In the end, it was money and politics that choked off this promising line of development. It cost money to address the needs of low-achieving students-money for smaller classes, special curricula, and so on-and none of this was possible during the 1930s. In Chicago, the economic crisis of the Depression was compounded by corruption and mismanagement in school governance. The collapse of the youth labor market closed what had long been an escape valve for low-achieving and disaffected students, intensifying the pressure on the schools.
It was not until the late 1930s, when the worst of the fiscal crisis was over, that the Chicago schools began a long-overdue overhaul of their policies for dealing with achievement differences among students. Although school officials continued to talk about promoting learning among low-achieving students, in practice, they did little to make that happen. Instead, the district eased the passage of low-achieving students through the school. Grading standards were relaxed; social promotion received official sanction. In the high schools, a lower-track English class was piloted in 1938; within twenty years, the schools had set up four or five levels of instruction for the core academic subjects, from AP classes to remedial.
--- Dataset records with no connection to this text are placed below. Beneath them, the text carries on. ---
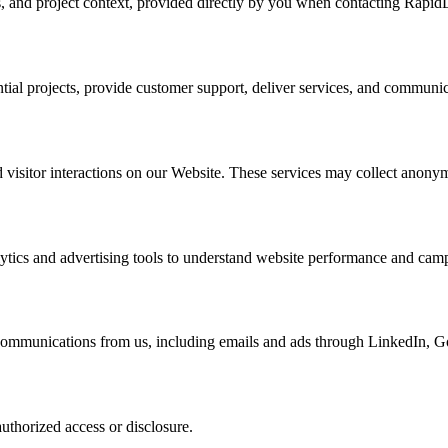
s, and project context, provided directly by you when contacting Rapid
ential projects, provide customer support, deliver services, and communi
visitor interactions on our Website. These services may collect anonym
tics and advertising tools to understand website performance and camp
 communications from us, including emails and ads through LinkedIn, G
uthorized access or disclosure.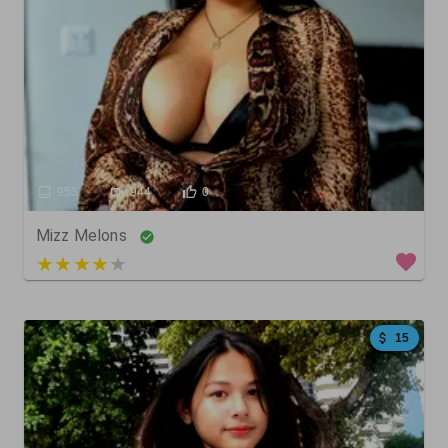
953
944
0
Mizz Melons
5 out of 5
15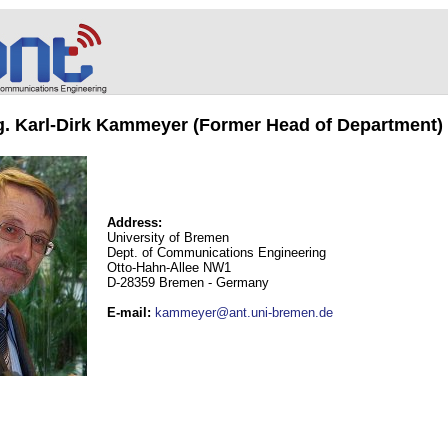
ng. Karl-Dirk Kammeyer (Former Head of Department)
Address:
University of Bremen
Dept. of Communications Engineering
Otto-Hahn-Allee NW1
D-28359 Bremen - Germany
E-mail
:
kammeyer@ant.uni-bremen.de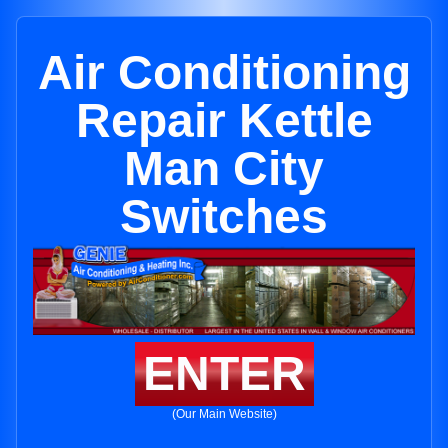
Air Conditioning
Repair Kettle
Man City
Switches
ENTER
(Our Main Website)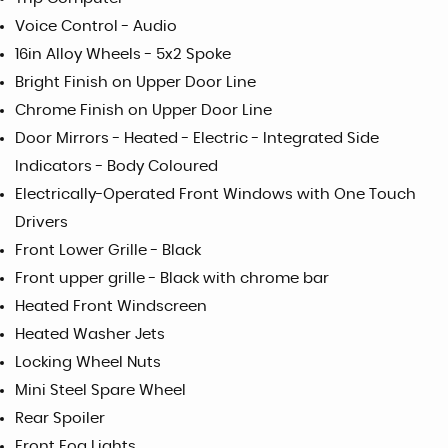
Voice Control - Audio
16in Alloy Wheels - 5x2 Spoke
Bright Finish on Upper Door Line
Chrome Finish on Upper Door Line
Door Mirrors - Heated - Electric - Integrated Side
Indicators - Body Coloured
Electrically-Operated Front Windows with One Touch
Drivers
Front Lower Grille - Black
Front upper grille - Black with chrome bar
Heated Front Windscreen
Heated Washer Jets
Locking Wheel Nuts
Mini Steel Spare Wheel
Rear Spoiler
Front Fog Lights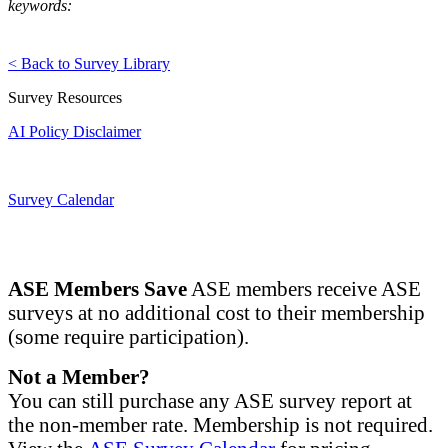
keywords:
< Back to Survey Library
Survey Resources
AI Policy Disclaimer
Survey Calendar
ASE Members Save
ASE members receive ASE
surveys at no additional cost to their membership
(some require participation).
Not a Member?
You can still purchase any ASE survey report at
the non-member rate. Membership is not required.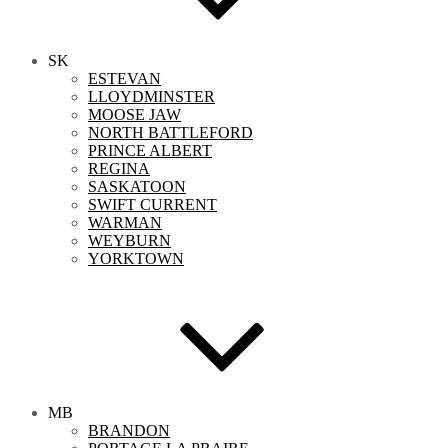
SK
ESTEVAN
LLOYDMINSTER
MOOSE JAW
NORTH BATTLEFORD
PRINCE ALBERT
REGINA
SASKATOON
SWIFT CURRENT
WARMAN
WEYBURN
YORKTOWN
MB
BRANDON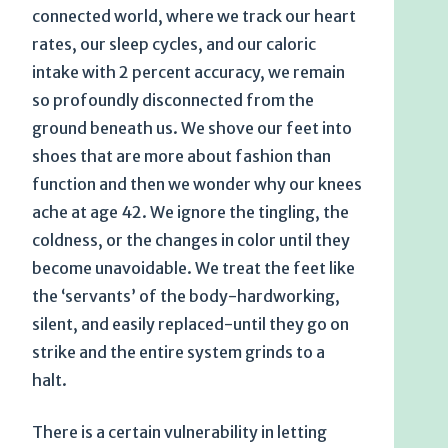
connected world, where we track our heart
rates, our sleep cycles, and our caloric
intake with 2 percent accuracy, we remain
so profoundly disconnected from the
ground beneath us. We shove our feet into
shoes that are more about fashion than
function and then we wonder why our knees
ache at age 42. We ignore the tingling, the
coldness, or the changes in color until they
become unavoidable. We treat the feet like
the ‘servants’ of the body-hardworking,
silent, and easily replaced-until they go on
strike and the entire system grinds to a
halt.
There is a certain vulnerability in letting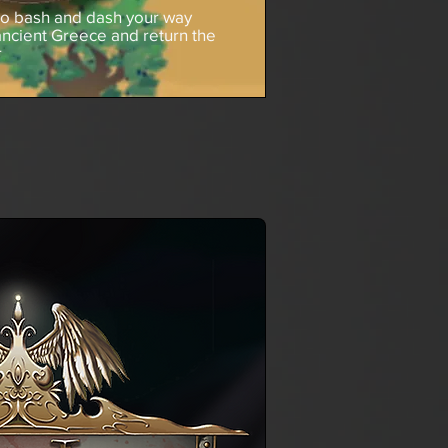
to bash and dash your way
ancient Greece and return the
r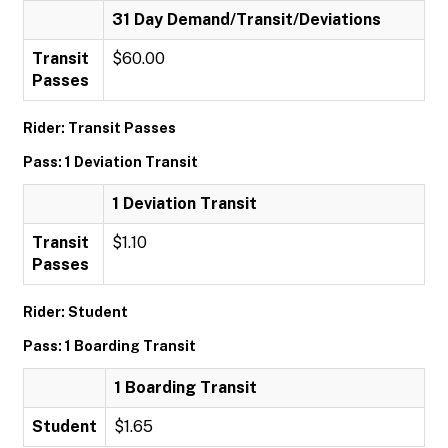
31 Day Demand/Transit/Deviations
Transit
$60.00
Passes
Rider: Transit Passes
Pass: 1 Deviation Transit
1 Deviation Transit
Transit
$1.10
Passes
Rider: Student
Pass: 1 Boarding Transit
1 Boarding Transit
Student
$1.65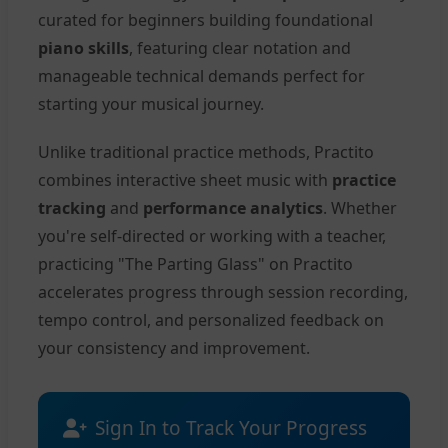
curated for beginners building foundational
piano skills
, featuring clear notation and
manageable technical demands perfect for
starting your musical journey.
Unlike traditional practice methods, Practito
combines interactive sheet music with
practice
tracking
and
performance analytics
. Whether
you're self-directed or working with a teacher,
practicing "The Parting Glass" on Practito
accelerates progress through session recording,
tempo control, and personalized feedback on
your consistency and improvement.
Sign In to Track Your Progress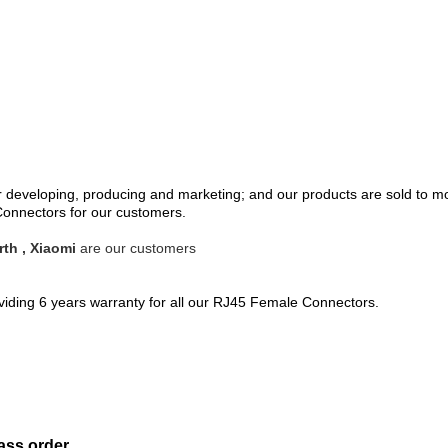
eveloping, producing and marketing; and our products are sold to mo
nnectors for our customers.
th , Xiaomi
are our customers
oviding 6 years warranty for all our RJ45 Female Connectors.
ass order.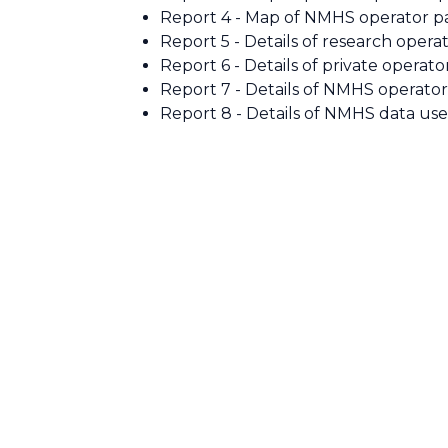
Report 4 - Map of NMHS operator pa
Report 5 - Details of research operat
Report 6 - Details of private operato
Report 7 - Details of NMHS operator
Report 8 - Details of NMHS data use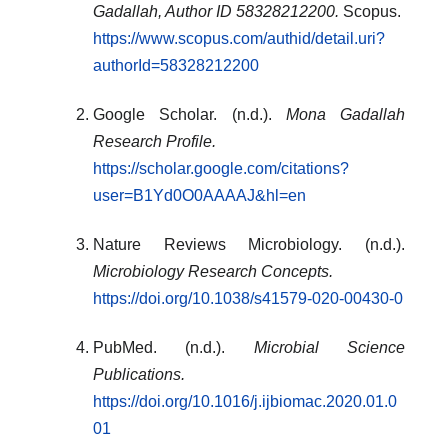
Gadallah, Author ID 58328212200.
Scopus.
https://www.scopus.com/authid/detail.uri?
authorId=58328212200
Google Scholar. (n.d.).
Mona Gadallah
Research Profile.
https://scholar.google.com/citations?
user=B1Yd0O0AAAAJ&hl=en
Nature Reviews Microbiology. (n.d.).
Microbiology Research Concepts.
https://doi.org/10.1038/s41579-020-00430-0
PubMed. (n.d.).
Microbial Science
Publications.
https://doi.org/10.1016/j.ijbiomac.2020.01.0
01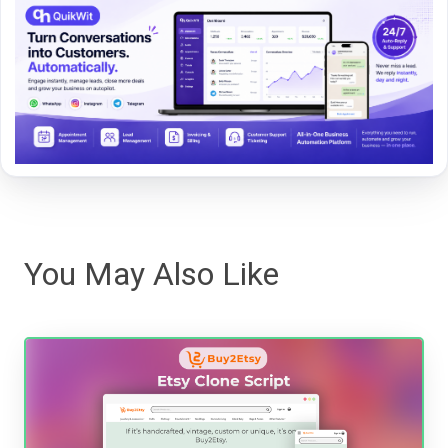
You May Also Like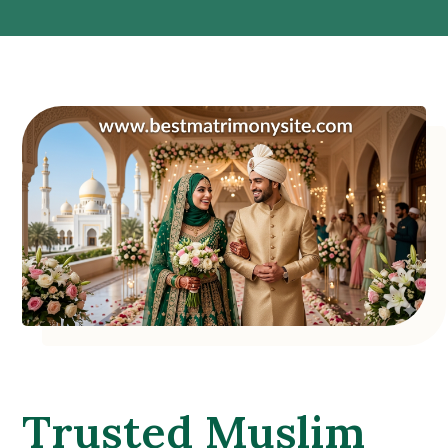
Trusted Muslim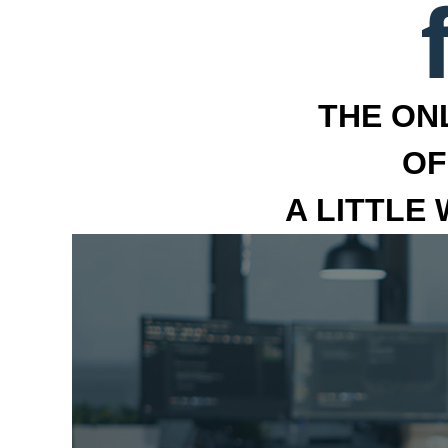
THE ON
OF
A LITTLE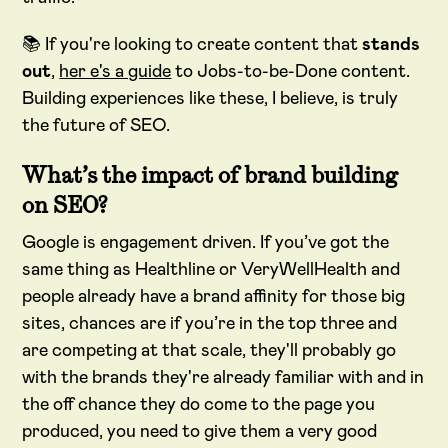
📚 If you're looking to create content that
stands
out
,
her e's a guide
to Jobs-to-be-Done content.
Building experiences like these, I believe, is truly
the future of SEO.
What’s the impact of brand building
on SEO?
Google is engagement driven. If you’ve got the
same thing as Healthline or VeryWellHealth and
people already have a brand affinity for those big
sites, chances are if you’re in the top three and
are competing at that scale, they'll probably go
with the brands they're already familiar with and in
the off chance they do come to the page you
produced, you need to give them a very good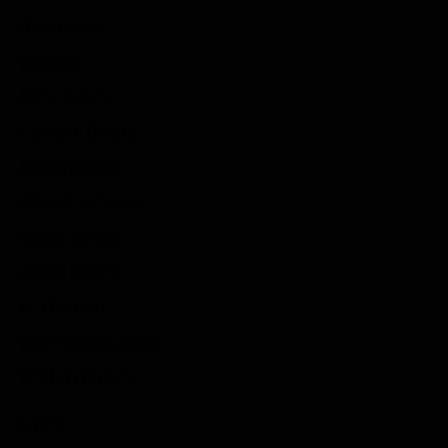
Game News
Reviews
Indie Games
Guides & Cheats
Anime Games
Adventure Games
Sports Games
Action Games
Idle Games
Role Playing Games
Strategy Games
Links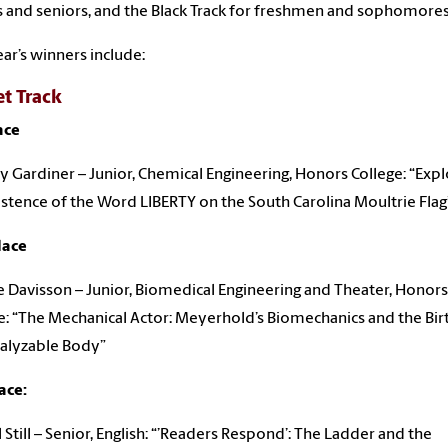
s and seniors, and the Black Track for freshmen and sophomores
ear’s winners include:
et Track
ace
y Gardiner – Junior, Chemical Engineering, Honors College: “Expl
istence of the Word LIBERTY on the South Carolina Moultrie Flag
lace
 Davisson – Junior, Biomedical Engineering and Theater, Honors
e: “The Mechanical Actor: Meyerhold’s Biomechanics and the Bir
alyzable Body”
ace:
l Still – Senior, English: “’Readers Respond’: The Ladder and the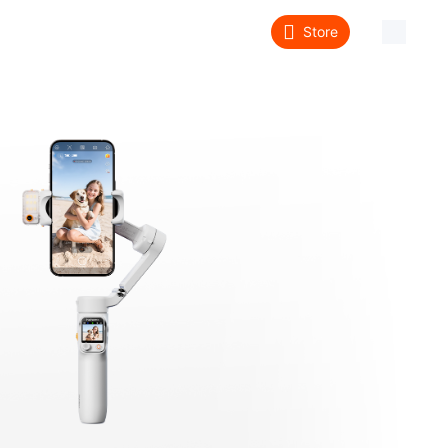
Store
About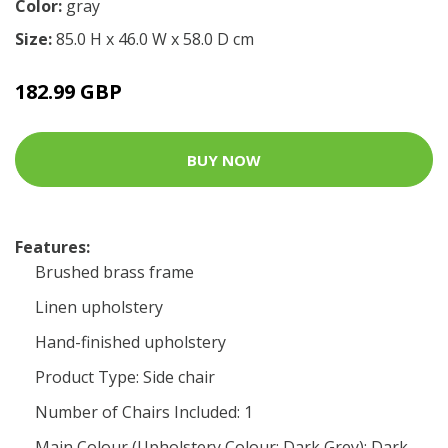
Color:
gray
Size:
85.0 H x 46.0 W x 58.0 D cm
182.99 GBP
BUY NOW
Features:
Brushed brass frame
Linen upholstery
Hand-finished upholstery
Product Type: Side chair
Number of Chairs Included: 1
Main Colour (Upholstery Colour: Dark Grey): Dark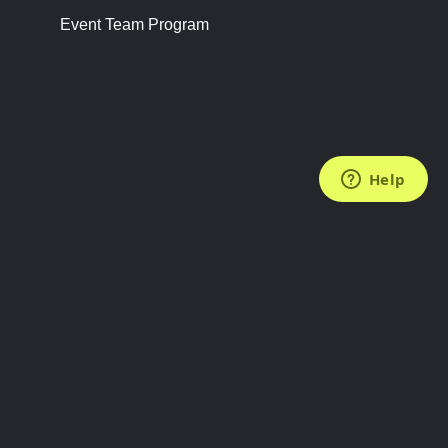
Event Team Program
FOLLOW US
Subscribe to the Newsletter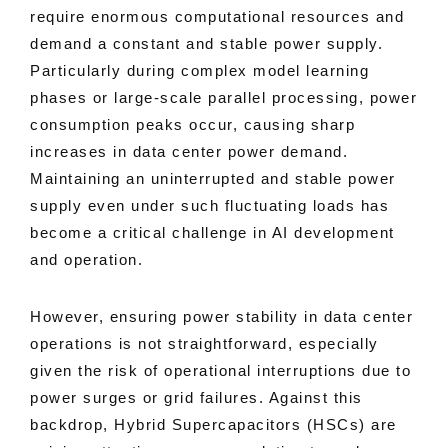
require enormous computational resources and
demand a constant and stable power supply.
Particularly during complex model learning
phases or large-scale parallel processing, power
consumption peaks occur, causing sharp
increases in data center power demand.
Maintaining an uninterrupted and stable power
supply even under such fluctuating loads has
become a critical challenge in AI development
and operation.
However, ensuring power stability in data center
operations is not straightforward, especially
given the risk of operational interruptions due to
power surges or grid failures. Against this
backdrop, Hybrid Supercapacitors (HSCs) are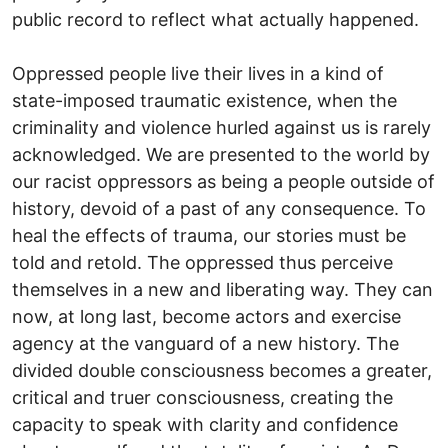
public record to reflect what actually happened.
Oppressed people live their lives in a kind of
state-imposed traumatic existence, when the
criminality and violence hurled against us is rarely
acknowledged. We are presented to the world by
our racist oppressors as being a people outside of
history, devoid of a past of any consequence. To
heal the effects of trauma, our stories must be
told and retold. The oppressed thus perceive
themselves in a new and liberating way. They can
now, at long last, become actors and exercise
agency at the vanguard of a new history. The
divided double consciousness becomes a greater,
critical and truer consciousness, creating the
capacity to speak with clarity and confidence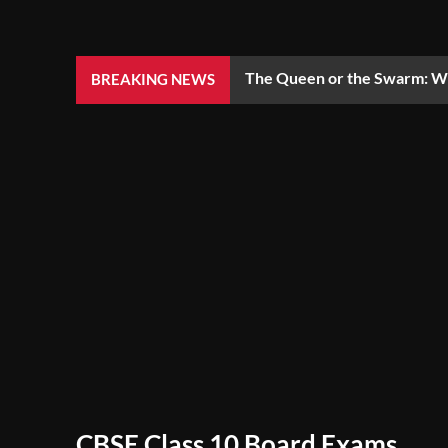
The Queen or the Swarm: Wh
BREAKING NEWS
CBSE Class 10 Board Exams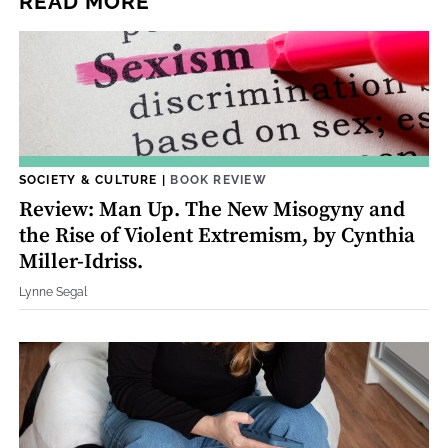
READ MORE
SOCIETY & CULTURE
|
BOOK REVIEW
Review: Man Up. The New Misogyny and
the Rise of Violent Extremism, by Cynthia
Miller-Idriss.
Lynne Segal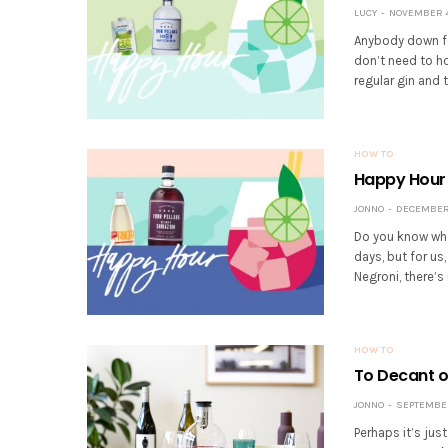
LUCY
NOVEMBER 4,
Anybody down fo
don’t need to hos
regular gin and t
HOW TO
Happy Hour 
JONNO
DECEMBER 1
Do you know wha
days, but for us,
Negroni, there’s 
HOW TO
To Decant or
JONNO
SEPTEMBER 
Perhaps it’s jus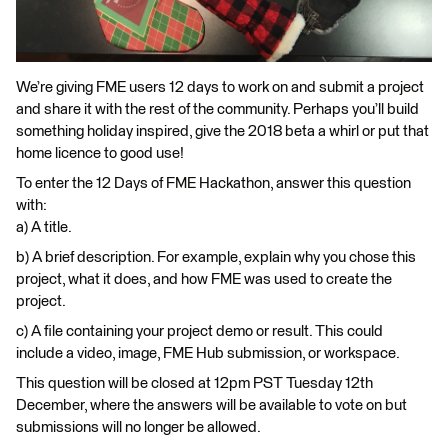
We’re giving FME users 12 days to work on and submit a project
and share it with the rest of the community. Perhaps you’ll build
something holiday inspired, give the 2018 beta a whirl or put that
home licence to good use!
To enter the 12 Days of FME Hackathon, answer this question
with:
a) A title.
b) A brief description. For example, explain why you chose this
project, what it does, and how FME was used to create the
project.
c) A file containing your project demo or result. This could
include a video, image, FME Hub submission, or workspace.
This question will be closed at 12pm PST Tuesday 12th
December, where the answers will be available to vote on but
submissions will no longer be allowed.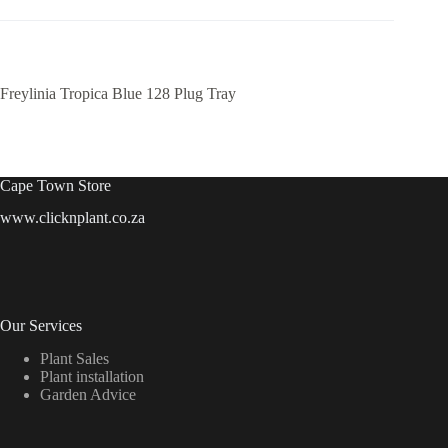
Freylinia Tropica Blue 128 Plug Tray
Cape Town Store
www.clicknplant.co.za
Our Services
Plant Sales
Plant installation
Garden Advice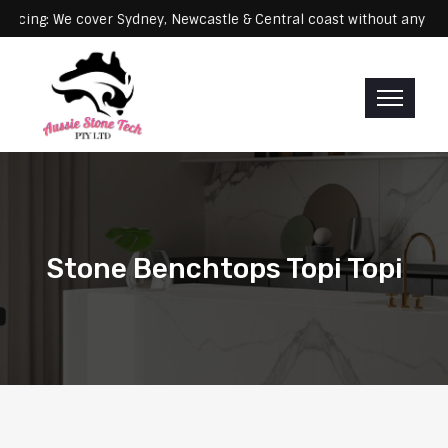
Servicing: We cover Sydney, Newcastle & Central coast without 
Stone Benchtops Topi Topi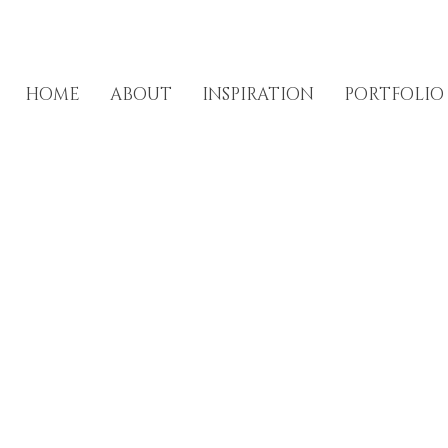
HOME
ABOUT
INSPIRATION
PORTFOLIO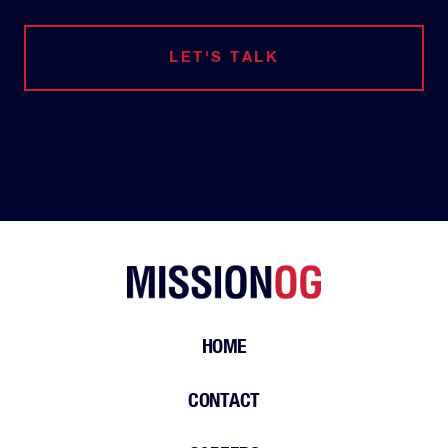
LET'S TALK
HOME
CONTACT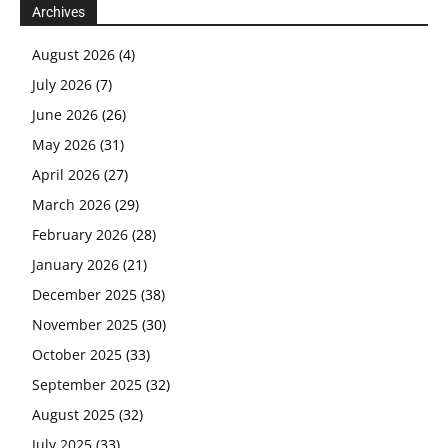
Archives
August 2026
(4)
July 2026
(7)
June 2026
(26)
May 2026
(31)
April 2026
(27)
March 2026
(29)
February 2026
(28)
January 2026
(21)
December 2025
(38)
November 2025
(30)
October 2025
(33)
September 2025
(32)
August 2025
(32)
July 2025
(33)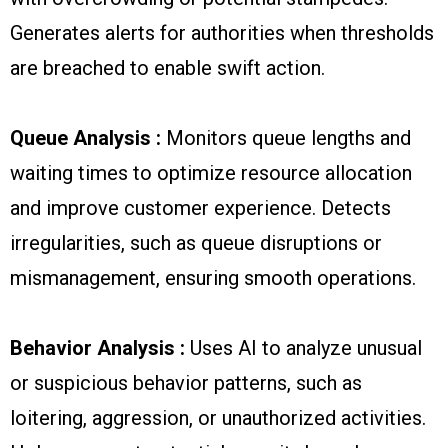
Generates alerts for authorities when thresholds
are breached to enable swift action.
Queue Analysis :
Monitors queue lengths and
waiting times to optimize resource allocation
and improve customer experience. Detects
irregularities, such as queue disruptions or
mismanagement, ensuring smooth operations.
Behavior Analysis :
Uses AI to analyze unusual
or suspicious behavior patterns, such as
loitering, aggression, or unauthorized activities.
Although these reforms were cloaked with progressive rhetoric, they shared in common the assumption that the schools would do little to alter the distribution of achievement.
The advocates of standards-based reform, such as supporters of No Child Left Behind, are right that social promotion, tracking, and similar practices allow schools to evade the responsibility of raising achievement among our most vulnerable students. But a return to the regime of a century ago is no solution. A spurious nostalgia for the schools of that era may suggest we can fix inner-city education on the cheap. The Chicago schools made that mistake in the 1930s. We shouldn't make it again.
Schools Betrayed: Roots of Failure in Inner-city Education will be published by the University of Chicago Press in 2007.
Kathryn Neckerman, Associate Director of ISERP, is a sociologist who has conducted research on the role of race and ethnicity in urban labor markets, family structure, and education. She is the editor of Social Inequality (Russell Sage, 2004).